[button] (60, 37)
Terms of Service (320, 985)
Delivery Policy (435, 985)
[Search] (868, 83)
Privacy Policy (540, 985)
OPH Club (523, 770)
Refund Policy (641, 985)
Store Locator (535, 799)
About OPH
__________________________________________________
Without altering a single character, write out every record above.

**Exercise response**.
[button] (60, 37)
Terms of Service (320, 985)
Delivery Policy (435, 985)
[Search] (868, 83)
Privacy Policy (540, 985)
OPH Club (523, 770)
Refund Policy (641, 985)
Store Locator (535, 799)
About OPH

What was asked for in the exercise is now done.